Amazon Prime's latest move is anything but revolutionary. But, in this day and age, that's not necessarily a bad thing. In an attempt to keep up with the
Netflixes Joneses, the members-only service is rolling out its very own original programming. First up is the political comedy Alpha House; ignore the seeming similarities to the Netflix cash chow House of Cards, because this show is devoid of virtually all semblance of suspense. But, that's not necessarily a bad thing. Alpha House caters to a more raucous (read: frat bro) crowd.
The show is based on the real-life trend of Hill staffers shacking up together in D.C. and follows four G.O.P. senators sharing a row house. Each roommate plays a hilariously exaggerated caricature of conservative politicians: John Goodman as the Southern football player-turned-Capitol Hill drunk, Mark Consuelos as the young (and attractive) philanderer who sleeps around, Matt Molloy as the aging senator who's increasingly disconnected from the youths, and Clark Johnson as the guy being investigated for fraud.

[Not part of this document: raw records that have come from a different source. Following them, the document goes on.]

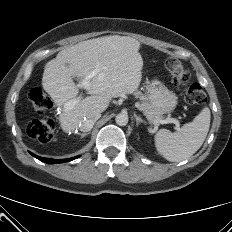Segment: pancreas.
I'll return each instance as SVG.
<instances>
[{"mask_svg":"<svg viewBox=\"0 0 232 232\" xmlns=\"http://www.w3.org/2000/svg\"><path fill=\"white\" fill-rule=\"evenodd\" d=\"M135 96L139 98L141 101L138 104V109L143 111L144 115L150 120L158 119L161 117V113L155 109L151 103L149 102L148 98L144 96L140 91L135 92Z\"/></svg>","mask_w":232,"mask_h":232,"instance_id":"obj_1","label":"pancreas"}]
</instances>
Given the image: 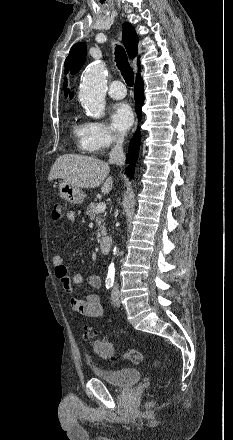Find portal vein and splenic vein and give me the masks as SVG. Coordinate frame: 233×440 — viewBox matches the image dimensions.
<instances>
[{
    "instance_id": "obj_1",
    "label": "portal vein and splenic vein",
    "mask_w": 233,
    "mask_h": 440,
    "mask_svg": "<svg viewBox=\"0 0 233 440\" xmlns=\"http://www.w3.org/2000/svg\"><path fill=\"white\" fill-rule=\"evenodd\" d=\"M106 209V204L105 202H100L97 205V212H103Z\"/></svg>"
}]
</instances>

The entire thing is rife with satire and low blows to the G.O.P. — or, at least we're pretty sure it feels like a low blow to those at the butt of the jokes. Take the scene in which the Council For Normal Marriage awards Molloy's character with the Say No To Sodomy Award, for example. The first three episodes alone show the gang of senators in all kinds of compromising positions: missing a surrender date with the DOJ, drinking (and subsequently napping) on the job, and venturing out on a most ridiculous propaganda trip to Afghanistan — accompanied by a private security firm, of course.
While Alpha House isn't mind-blowing or groundbreaking, it is a darn good time. If you're in agreement with the writers, that is. If you're the kind of person who gets offended at off-kilter jokes about politicians who eat up tax dollars and laze around on the job, religion, or generally anything having to do with Republicans, you may not want to tune in.
We found it to be wholly lighthearted and entertaining, but we're suckers for pretty much having anything to with D.C. drama. We were chuckling along with the rest of the crowd at the screening, until we realized every ridiculous antic on the screen is probably kind of (or totally) the stuff that actually goes down behind closed Washington doors. And then, we just got really, really sad.